In [None]:
# Perform the initialization and imports
import sys
import pickle
import re
import os
import csv
import argparse
import math
import pprint

from string import ascii_lowercase
from collections import Counter, defaultdict

import pandas as pd
import numpy as np
import matplotlib.pyplot as plt
import seaborn as sns

from Bio import SeqIO, AlignIO
from Bio.SeqRecord import SeqRecord
from Bio.Alphabet import IUPAC
from Bio.Seq import Seq
from Bio.Emboss.Applications import NeedleallCommandline

# Demand Python 3.
if sys.version_info[0] < 3:
    print("Python 3 is required, but you are using Python %i.%i.%i") % (
        sys.version_info[0], sys.version_info[1], sys.version_info[2])
    sys.exit(1)

In [None]:
# Retrieve the specific functions from ind and proteins.py
indels_path="/home/mp/InDelScanner"  # /PATH/TO/InDelScanner
if indels_path not in sys.path:
    sys.path.append(indels_path)
from indels.ind import trim_read, findEnds, endMatch, findGap, gapAlign
from ipynb.fs.defs.Library_diversity import convert_variant_to_dict, single_fraction_enrichment

In [None]:
os.chdir("/mnt/c/Users/Maya/Documents/03_Kinases/")

with open('mek.pickle', 'rb') as f:
    mek = pickle.load(f)

with open('kinases_all_ref.pickle', 'rb') as f:
    all_ref = pickle.load(f)

In [None]:
# Set general restrictions stemming from SpliMLib library design
aa_2 = ['A', 'Δ']
aa_12 = ['A','G','P','Y','D','K','M','V','I','L','F','W']
aa_13 = aa_12 +  ['Δ']
splimlib = {'6': aa_12, '9': aa_12, '11': aa_12, '13': aa_12, '7a': aa_13, '8a': aa_2}

### Examine the combined enrichment distributions

In [None]:
df_all = pd.DataFrame.from_dict(mek).fillna(0).sort_values(by=['high', 'med', 'low-t'], ascending=False)

In [None]:
df_all.describe()

In [None]:
cols = ['mediumseagreen', 'gold', 'salmon']

In [None]:
split = 10000
n=5

fig, axes = plt.subplots(n, 1,figsize=(15,4*n))

for p in range(len(axes)):
    df_all.iloc[p*split:(p+1)*split:100].plot.bar(stacked=True, ax=axes[p], color = cols)
    
    axes[p].axes.get_xaxis().set_ticklabels([])
    title = 'Every 100th variant, from variant ' + str(p*split) + ' to variant ' + str((p+1)*split)
    axes[p].set_title(title, position=(0.5, 0.9))


plt.tight_layout()
plt.savefig('Read_distribution.png', dpi=300)

plt.show()

The probability that a variant is truly 'active' decreases going down the plots, with a clear trend:
- the top 10K variants are 'active' with a high confidence, the appearance of variants in the medium and low gates is just experimental noise
- with some more variability, the same can be said for the next 10-20Ks variants, shown on the second plot. This covers variants with 100+ High reads
- looking at the last two plots, there is a high degree of variability in read distribution once we reach <20 reads in high gate. There, further investigation is needed. Two avenues: check the variants from 20K onwards at higher resolution to pin down the cutoff high gate count, and b) take the variants with fewer high counts below that and re-sort according to medium gate distribution.
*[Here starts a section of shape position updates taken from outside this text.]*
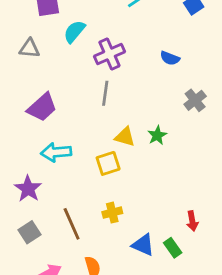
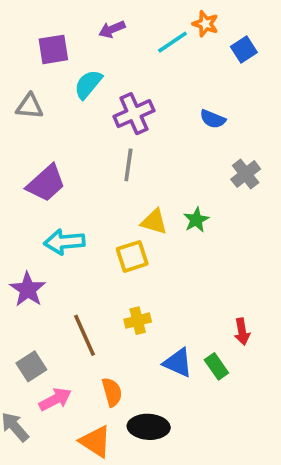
gray square: (29, 232) -> (31, 366), moved

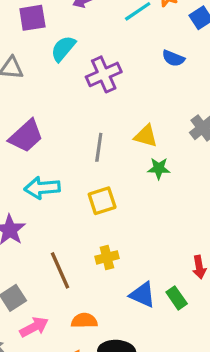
blue semicircle: (213, 119) -> (173, 58), moved
gray line: (128, 165) -> (99, 147), moved
green star: (196, 220) -> (159, 168), turned 30
yellow triangle: (154, 222) -> (146, 136), moved
orange semicircle: (112, 392) -> (84, 321), turned -75

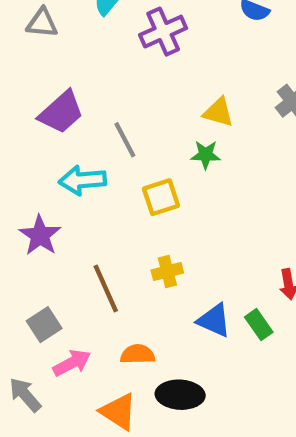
gray line: (99, 147) -> (125, 140), moved, turned -36
green star: (159, 168) -> (206, 155), moved

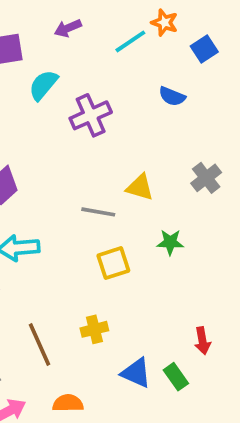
gray line: (125, 140) -> (98, 212), moved, turned -52
green star: (206, 155) -> (170, 242), moved
yellow square: (161, 197) -> (113, 263), moved

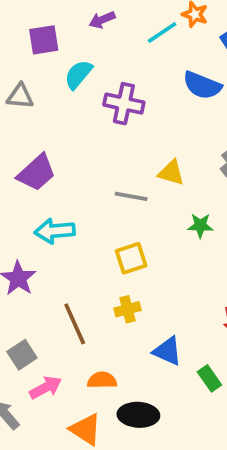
blue semicircle: (172, 96) -> (202, 85), size x1.5
purple cross: (91, 115) -> (124, 104), turned 36
yellow square: (113, 263) -> (131, 258), moved
green rectangle: (176, 377) -> (209, 378), moved

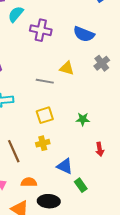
blue semicircle: (202, 85) -> (84, 34), moved
green star: (200, 226) -> (83, 119), moved
green rectangle: (209, 378) -> (81, 185), moved

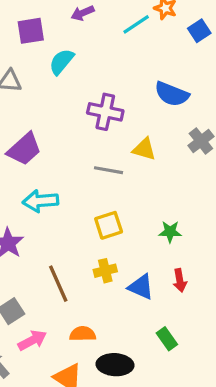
purple cross: (41, 30) -> (105, 112), moved
red arrow: (100, 149) -> (180, 280), moved
blue triangle: (65, 166) -> (141, 287), moved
Especially in the less active variants that become the dominant factor.

In [None]:
os = 20000
split = 2000
n=5

fig, axes = plt.subplots(n, 1,figsize=(15,4*n))

for p in range(len(axes)):
    df_all.iloc[os+p*split:os+(p+1)*split:20].plot.bar(stacked=True, ax=axes[p], color = cols)
    
    axes[p].axes.get_xaxis().set_ticklabels([])
    title = 'Every 20th variant, from variant ' + str(os+p*split) + ' to variant ' + str(os+(p+1)*split)
    axes[p].set_title(title, position=(0.5, 0.9))


plt.tight_layout()

plt.show()

These plots show that from variant 20K to variant 30K there is increasing variation in the frequencies in medium and low gates. On the whole, the precise activity level for some of the variants is less clear-cut because some are equally or more frequent in the medium gate - are they 'active' and depleted from the sort? Or are they truly less active variants?

So, variants with 50+ reads in high gate are 'active'. Let's add some mild filtering to these variants, requiring that the low reads can be <20% of the combined medium + high reads.

In [None]:
df_50p = df_all.loc[(df_all['high'] >= 50) & ((df_all['high']+df_all['med']) > 2*df_all['low-t'])]
df_50p.describe()

Then, let's try to stratify the distribution in variants below 50 reads in high gate.

In [None]:
os = 30000
split = 2000
n=3

fig, axes = plt.subplots(n, 1,figsize=(15,4*n))

for p in range(len(axes)):
    df_all.iloc[os+p*split:os+(p+1)*split:20].plot.bar(stacked=True, ax=axes[p], color = cols)
    
    axes[p].axes.get_xaxis().set_ticklabels([])
    title = 'Every 20th variant, from variant ' + str(os+p*split) + ' to variant ' + str(os+(p+1)*split)
    axes[p].set_title(title, position=(0.5, 0.9))


plt.tight_layout()

plt.show()

Below 30 reads in high gate, things are starting to look iffy. Still, there is a proportion of variants with reads only (or nearly only) in high gate.
- if the high gate is >10, accept as long as <20% of high+medium gate reads appear in the low gate, and # high gate > # medium gate.Remkes, how many reads in medium gate are okay?

So let's pick out those variants.

In [None]:
df_20to50 = df_all.loc[(df_all['high'].isin(range(10,50))) & 
                       (df_all['high'] > df_all['med']) & 
                       ((df_all['high']+df_all['med']) > 5*df_all['low-t']) ]

In [None]:
df_20to50.describe()

In [None]:
os = 0
split = 500
n=5

fig, axes = plt.subplots(n, 1,figsize=(15,4*n))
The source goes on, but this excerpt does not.